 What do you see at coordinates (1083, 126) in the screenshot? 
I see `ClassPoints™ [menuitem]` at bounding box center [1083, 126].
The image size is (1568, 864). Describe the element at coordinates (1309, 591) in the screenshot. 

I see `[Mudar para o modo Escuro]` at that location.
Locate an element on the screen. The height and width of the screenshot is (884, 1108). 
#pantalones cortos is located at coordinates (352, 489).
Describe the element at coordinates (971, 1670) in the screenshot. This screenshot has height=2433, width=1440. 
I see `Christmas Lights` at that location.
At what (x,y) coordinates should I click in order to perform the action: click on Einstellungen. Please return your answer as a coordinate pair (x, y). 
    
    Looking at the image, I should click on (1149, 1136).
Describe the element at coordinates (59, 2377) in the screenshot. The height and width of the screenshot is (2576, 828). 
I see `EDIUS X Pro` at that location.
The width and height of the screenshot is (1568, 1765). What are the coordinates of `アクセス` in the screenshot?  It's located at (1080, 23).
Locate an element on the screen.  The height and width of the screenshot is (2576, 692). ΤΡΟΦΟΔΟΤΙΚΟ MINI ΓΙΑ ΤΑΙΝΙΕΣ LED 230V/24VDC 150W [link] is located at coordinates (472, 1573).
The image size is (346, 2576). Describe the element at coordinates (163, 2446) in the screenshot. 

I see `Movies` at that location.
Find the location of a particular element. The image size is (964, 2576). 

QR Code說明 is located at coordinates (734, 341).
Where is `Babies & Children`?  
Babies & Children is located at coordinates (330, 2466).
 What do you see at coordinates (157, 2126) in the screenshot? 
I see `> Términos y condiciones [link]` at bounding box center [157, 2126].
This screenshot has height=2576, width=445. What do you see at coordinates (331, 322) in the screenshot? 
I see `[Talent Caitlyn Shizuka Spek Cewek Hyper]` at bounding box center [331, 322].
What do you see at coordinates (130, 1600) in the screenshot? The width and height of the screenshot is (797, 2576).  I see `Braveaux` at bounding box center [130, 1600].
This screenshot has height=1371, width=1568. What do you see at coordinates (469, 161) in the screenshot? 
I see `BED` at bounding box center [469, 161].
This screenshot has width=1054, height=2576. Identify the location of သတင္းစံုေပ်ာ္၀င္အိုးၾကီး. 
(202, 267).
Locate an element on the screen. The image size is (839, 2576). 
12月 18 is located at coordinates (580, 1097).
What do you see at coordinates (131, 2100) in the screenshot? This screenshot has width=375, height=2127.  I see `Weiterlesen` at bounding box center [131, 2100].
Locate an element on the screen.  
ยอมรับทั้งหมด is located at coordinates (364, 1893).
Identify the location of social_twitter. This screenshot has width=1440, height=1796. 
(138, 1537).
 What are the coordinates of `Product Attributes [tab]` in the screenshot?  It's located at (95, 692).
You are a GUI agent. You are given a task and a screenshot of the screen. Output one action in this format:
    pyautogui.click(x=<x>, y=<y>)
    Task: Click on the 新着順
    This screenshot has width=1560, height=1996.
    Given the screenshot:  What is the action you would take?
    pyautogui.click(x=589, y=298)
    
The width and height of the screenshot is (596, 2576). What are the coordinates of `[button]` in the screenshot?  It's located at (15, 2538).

──────────

#### TASK REQUIREMENTS
Please give again, word for word, only the lines from the one holding "You are a GUI" through the end of the listing above.

#### ANSWER TO THIS TASK
You are a GUI agent. You are given a task and a screenshot of the screen. Output one action in this format:
    pyautogui.click(x=<x>, y=<y>)
    Task: Click on the 新着順
    This screenshot has width=1560, height=1996.
    Given the screenshot:  What is the action you would take?
    pyautogui.click(x=589, y=298)
    
The width and height of the screenshot is (596, 2576). What are the coordinates of `[button]` in the screenshot?  It's located at (15, 2538).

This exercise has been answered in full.